Hoooooollllllllyyyy shit!
He was
shivering as his head bobbed to the surface.
It felt like he had jumped into a vat of acid.
But he hung on in there. The cold biting away at him, until he couldn’t stand it any longer. He hauled himself out and hurried back into the retreat of the sauna cabin, pulling the wooden door shut behind him again, but not quite so tightly this time.
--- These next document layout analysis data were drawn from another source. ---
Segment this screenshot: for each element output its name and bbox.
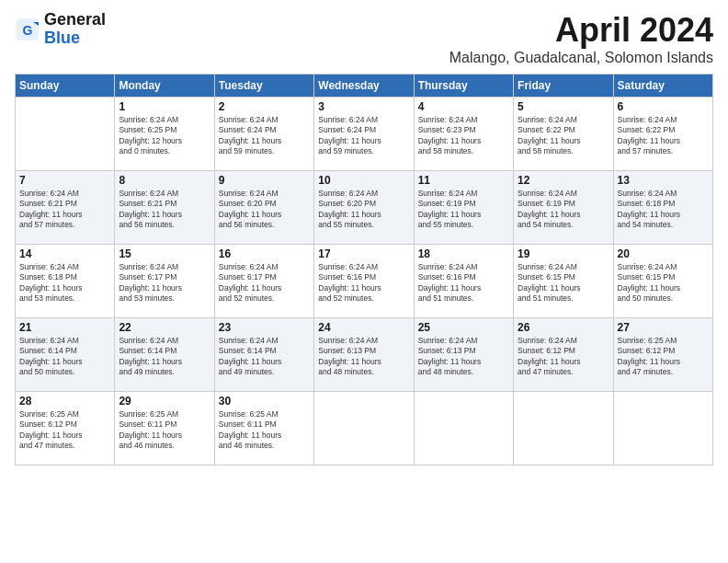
calendar-cell: 24Sunrise: 6:24 AMSunset: 6:13 PMDayligh…	[314, 318, 414, 392]
calendar-cell: 12Sunrise: 6:24 AMSunset: 6:19 PMDayligh…	[514, 171, 613, 245]
calendar-cell: 28Sunrise: 6:25 AMSunset: 6:12 PMDayligh…	[16, 392, 115, 465]
day-info: Sunrise: 6:24 AMSunset: 6:21 PMDaylight:…	[19, 189, 110, 231]
day-number: 25	[418, 321, 509, 334]
calendar-cell: 18Sunrise: 6:24 AMSunset: 6:16 PMDayligh…	[414, 245, 513, 318]
logo-icon: G	[15, 17, 40, 42]
calendar-cell: 11Sunrise: 6:24 AMSunset: 6:19 PMDayligh…	[414, 171, 513, 245]
weekday-header: Saturday	[613, 75, 712, 98]
day-number: 27	[618, 321, 709, 334]
calendar-cell: 23Sunrise: 6:24 AMSunset: 6:14 PMDayligh…	[214, 318, 313, 392]
day-number: 21	[19, 321, 110, 334]
calendar-cell: 29Sunrise: 6:25 AMSunset: 6:11 PMDayligh…	[115, 392, 214, 465]
day-number: 30	[219, 395, 310, 408]
calendar-cell: 21Sunrise: 6:24 AMSunset: 6:14 PMDayligh…	[16, 318, 115, 392]
calendar-cell	[314, 392, 414, 465]
calendar-cell: 15Sunrise: 6:24 AMSunset: 6:17 PMDayligh…	[115, 245, 214, 318]
day-info: Sunrise: 6:24 AMSunset: 6:13 PMDaylight:…	[418, 336, 509, 378]
day-info: Sunrise: 6:24 AMSunset: 6:17 PMDaylight:…	[219, 262, 310, 304]
calendar-cell: 6Sunrise: 6:24 AMSunset: 6:22 PMDaylight…	[613, 98, 712, 171]
calendar-cell: 26Sunrise: 6:24 AMSunset: 6:12 PMDayligh…	[514, 318, 613, 392]
day-number: 2	[219, 100, 310, 113]
calendar-cell: 16Sunrise: 6:24 AMSunset: 6:17 PMDayligh…	[214, 245, 313, 318]
day-info: Sunrise: 6:25 AMSunset: 6:12 PMDaylight:…	[19, 409, 110, 452]
calendar-week-row: 14Sunrise: 6:24 AMSunset: 6:18 PMDayligh…	[16, 245, 713, 318]
calendar-cell	[514, 392, 613, 465]
day-number: 20	[618, 247, 709, 260]
day-info: Sunrise: 6:25 AMSunset: 6:11 PMDaylight:…	[219, 409, 310, 452]
day-info: Sunrise: 6:24 AMSunset: 6:18 PMDaylight:…	[618, 189, 709, 231]
day-info: Sunrise: 6:24 AMSunset: 6:15 PMDaylight:…	[518, 262, 609, 304]
logo-text: General Blue	[44, 11, 106, 48]
calendar-cell: 17Sunrise: 6:24 AMSunset: 6:16 PMDayligh…	[314, 245, 414, 318]
day-info: Sunrise: 6:24 AMSunset: 6:15 PMDaylight:…	[618, 262, 709, 304]
calendar-header-row: SundayMondayTuesdayWednesdayThursdayFrid…	[16, 75, 713, 98]
day-number: 12	[518, 174, 609, 187]
day-number: 5	[518, 100, 609, 113]
logo: G General Blue	[15, 11, 106, 48]
day-info: Sunrise: 6:24 AMSunset: 6:20 PMDaylight:…	[318, 189, 409, 231]
day-info: Sunrise: 6:24 AMSunset: 6:22 PMDaylight:…	[618, 115, 709, 157]
day-info: Sunrise: 6:24 AMSunset: 6:22 PMDaylight:…	[518, 115, 609, 157]
calendar-cell: 27Sunrise: 6:25 AMSunset: 6:12 PMDayligh…	[613, 318, 712, 392]
calendar-cell: 19Sunrise: 6:24 AMSunset: 6:15 PMDayligh…	[514, 245, 613, 318]
day-number: 4	[418, 100, 509, 113]
day-info: Sunrise: 6:24 AMSunset: 6:20 PMDaylight:…	[219, 189, 310, 231]
day-info: Sunrise: 6:24 AMSunset: 6:14 PMDaylight:…	[219, 336, 310, 378]
day-info: Sunrise: 6:24 AMSunset: 6:17 PMDaylight:…	[119, 262, 210, 304]
day-info: Sunrise: 6:25 AMSunset: 6:11 PMDaylight:…	[119, 409, 210, 452]
day-info: Sunrise: 6:24 AMSunset: 6:19 PMDaylight:…	[518, 189, 609, 231]
calendar-table: SundayMondayTuesdayWednesdayThursdayFrid…	[15, 74, 713, 465]
day-number: 28	[19, 395, 110, 408]
weekday-header: Tuesday	[214, 75, 313, 98]
calendar-week-row: 28Sunrise: 6:25 AMSunset: 6:12 PMDayligh…	[16, 392, 713, 465]
day-number: 13	[618, 174, 709, 187]
weekday-header: Sunday	[16, 75, 115, 98]
day-info: Sunrise: 6:24 AMSunset: 6:18 PMDaylight:…	[19, 262, 110, 304]
day-info: Sunrise: 6:24 AMSunset: 6:25 PMDaylight:…	[119, 115, 210, 157]
weekday-header: Monday	[115, 75, 214, 98]
calendar-week-row: 21Sunrise: 6:24 AMSunset: 6:14 PMDayligh…	[16, 318, 713, 392]
day-info: Sunrise: 6:24 AMSunset: 6:12 PMDaylight:…	[518, 336, 609, 378]
day-number: 16	[219, 247, 310, 260]
logo-blue: Blue	[44, 29, 106, 48]
calendar-cell: 13Sunrise: 6:24 AMSunset: 6:18 PMDayligh…	[613, 171, 712, 245]
day-info: Sunrise: 6:25 AMSunset: 6:12 PMDaylight:…	[618, 336, 709, 378]
day-number: 23	[219, 321, 310, 334]
month-title: April 2024	[449, 11, 713, 50]
location-title: Malango, Guadalcanal, Solomon Islands	[449, 50, 713, 66]
calendar-cell: 25Sunrise: 6:24 AMSunset: 6:13 PMDayligh…	[414, 318, 513, 392]
day-number: 1	[119, 100, 210, 113]
calendar-cell: 9Sunrise: 6:24 AMSunset: 6:20 PMDaylight…	[214, 171, 313, 245]
day-info: Sunrise: 6:24 AMSunset: 6:14 PMDaylight:…	[119, 336, 210, 378]
calendar-cell: 30Sunrise: 6:25 AMSunset: 6:11 PMDayligh…	[214, 392, 313, 465]
day-info: Sunrise: 6:24 AMSunset: 6:21 PMDaylight:…	[119, 189, 210, 231]
weekday-header: Thursday	[414, 75, 513, 98]
day-number: 9	[219, 174, 310, 187]
calendar-cell: 7Sunrise: 6:24 AMSunset: 6:21 PMDaylight…	[16, 171, 115, 245]
day-number: 18	[418, 247, 509, 260]
day-number: 14	[19, 247, 110, 260]
day-info: Sunrise: 6:24 AMSunset: 6:13 PMDaylight:…	[318, 336, 409, 378]
day-number: 24	[318, 321, 409, 334]
day-info: Sunrise: 6:24 AMSunset: 6:23 PMDaylight:…	[418, 115, 509, 157]
day-info: Sunrise: 6:24 AMSunset: 6:24 PMDaylight:…	[318, 115, 409, 157]
calendar-cell	[613, 392, 712, 465]
calendar-cell: 4Sunrise: 6:24 AMSunset: 6:23 PMDaylight…	[414, 98, 513, 171]
day-info: Sunrise: 6:24 AMSunset: 6:16 PMDaylight:…	[418, 262, 509, 304]
calendar-cell: 14Sunrise: 6:24 AMSunset: 6:18 PMDayligh…	[16, 245, 115, 318]
day-number: 7	[19, 174, 110, 187]
day-number: 15	[119, 247, 210, 260]
day-info: Sunrise: 6:24 AMSunset: 6:24 PMDaylight:…	[219, 115, 310, 157]
calendar-cell	[16, 98, 115, 171]
logo-general: General	[44, 11, 106, 29]
calendar-week-row: 7Sunrise: 6:24 AMSunset: 6:21 PMDaylight…	[16, 171, 713, 245]
day-number: 29	[119, 395, 210, 408]
calendar-cell: 2Sunrise: 6:24 AMSunset: 6:24 PMDaylight…	[214, 98, 313, 171]
day-number: 10	[318, 174, 409, 187]
day-info: Sunrise: 6:24 AMSunset: 6:19 PMDaylight:…	[418, 189, 509, 231]
header: G General Blue April 2024 Malango, Guada…	[15, 11, 713, 66]
day-number: 26	[518, 321, 609, 334]
weekday-header: Friday	[514, 75, 613, 98]
calendar-week-row: 1Sunrise: 6:24 AMSunset: 6:25 PMDaylight…	[16, 98, 713, 171]
day-number: 17	[318, 247, 409, 260]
As he sat back down on his now hot towel, he suddenly realized that his right leg wasn’t aching any more.
Result!
He ladled more water onto the brazier, and lay back, eyes shut, as the steam exploded all around him. Within minutes it became unbearable.
But he stuck it out.
This is doing me good. Doing me good. This is doing me good. Doing me good.
Until he couldn’t take it any longer.
He pushed the door, and to his surprise, even though he’d not shut it so hard, again it did not budge. He charged it with his shoulder, bursting through it, hurried through the changing room and jumped into the deep end of the pool.
Like a fish in its element, Bruno did a flip turn right beside him, and powered away towards the far end.
Grace swallowed a mouthful of lightly chlorinated water, spluttered and coughed. By the time he had gained enough equilibrium to start swimming, Bruno had turned again and shot past him. But he barely noticed, he was so deep in thought.
Every killer had a motive.
Corin Belling was a seriously twisted individual.
Seymour Darling had a sick wife. He believed Lorna Belling had screwed him out of the money he had paid for her car. Was that really enough of a motive to kill her?
Kipp Brown was the wild card. What might his motive have been?
Suicide? That was another possibility. But Lorna Belling had no history of suicide attempts.
Just what was he missing here, in all this mix?
Something.
All his instincts were telling him he was missing something.
The obvious.
It might be staring him in the face, but he couldn’t see it.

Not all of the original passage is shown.